R: Chi lotta contro Assad ha il sostegno di potenze
regionali quali Qatar, Arabia Saudita e
Turchia, oltre all’appoggio occidentale. Dall’altra ci sono alleati come Pechino e Mosca, importanti dal punto
vista economico e del rifornimento di armi,
e la compartecipazione all’attività bellica dell’Iran e di Hezbollah, che ritengono fondamentale per il mantenimento
dell’asse sciita la sopravvivenza di Bashar
Assad e dell’attuale regime siriano.
D: Lei è stato più volte in Siria. Che cosa ha visto?
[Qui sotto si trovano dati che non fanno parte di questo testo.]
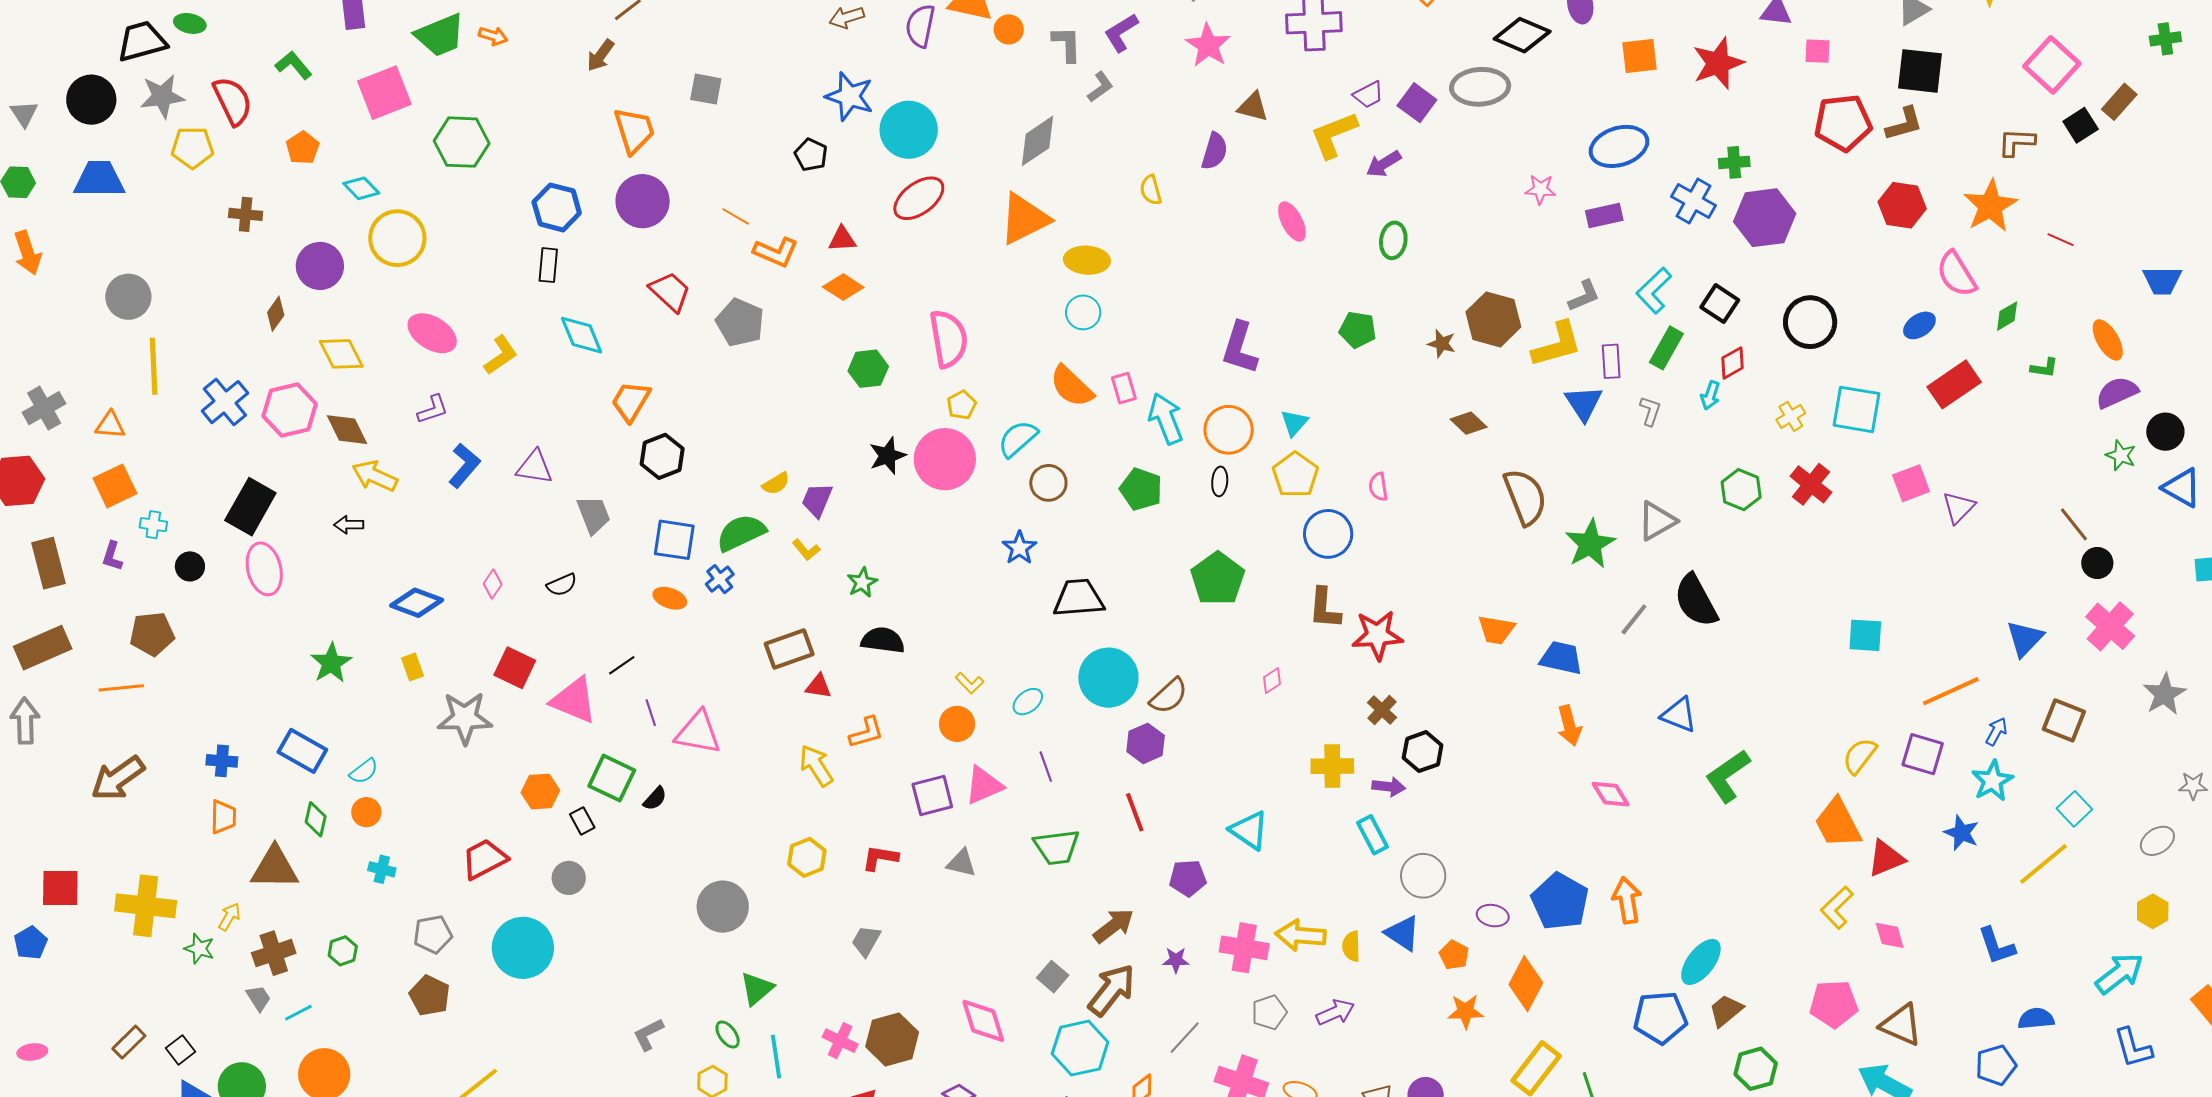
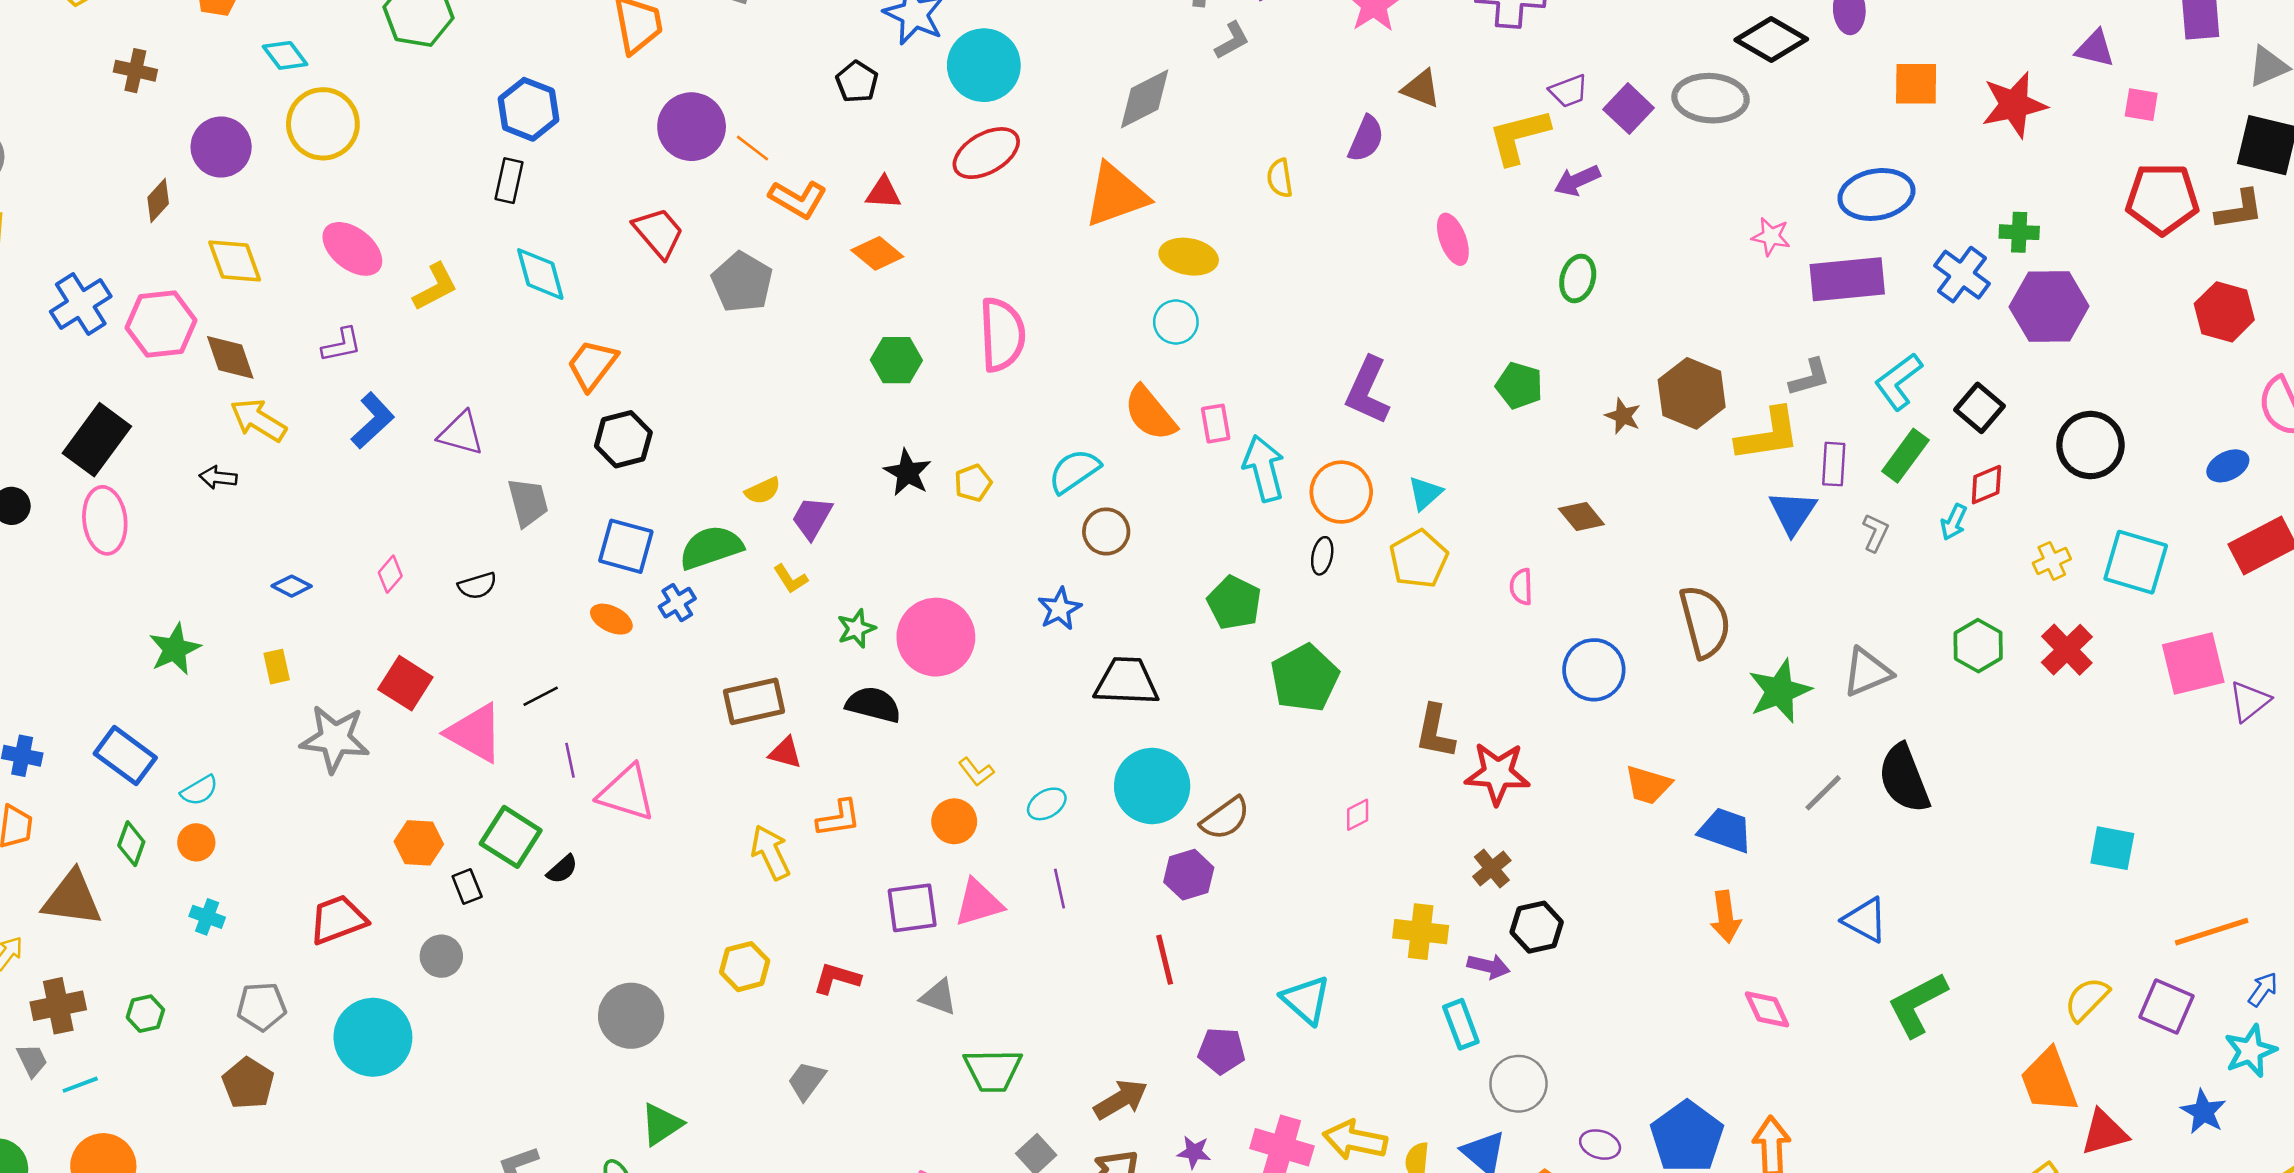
purple circle: (643, 201) -> (692, 127), moved
purple rectangle: (1604, 215) -> (1847, 279), size x1.6
yellow pentagon: (962, 405) -> (973, 483), moved
brown diamond: (1469, 423) -> (1581, 516), moved
black star: (888, 456) -> (907, 473), turned -30
pink circle: (945, 459) -> (936, 637), moved
pink square: (1911, 483) -> (2193, 663), size x1.4
green pentagon: (1141, 489) -> (1234, 603), moved
blue circle: (1328, 534) -> (1594, 670), moved
blue diamond: (417, 603) -> (292, 586), size x0.6
green trapezoid: (1057, 847) -> (993, 1070), moved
R: Quel che balza di più agli occhi quando si viaggia a
Homs, Aleppo e altre città siriane è la sostanziale difformità tra i resoconti
giornalistici che riceviamo in Occidente
e quel che accade sul terreno. Esiste effettivamente una situazione di guerra. In particolare Aleppo, almeno
nella parte che si affaccia verso la Turchia,
è una città circondata dai ribelli, ma al suo interno esiste una vasta parte della popolazione che continua a vivere
normalmente e a sostenere la necessità
di battersi con Assad.
D: Per quali motivi?
R: Considerano il regime comunque più legittimo di un’opposizione
armata, foraggiata da Stati stranieri,
come il Qatar e l’Arabia Saudita. I ribelli sono inoltre ritenuti pericolosi, incontrollabili,
disorganizzati, privi di una guida politica
e soprattutto colpevoli di massacri efferati e di attentati che mettono a rischio la popolazione civile. Attentati
che sono descritti da chi vive a Homs e
Aleppo come terrorismo puro e non come ribellione e lotta contro il tiranno.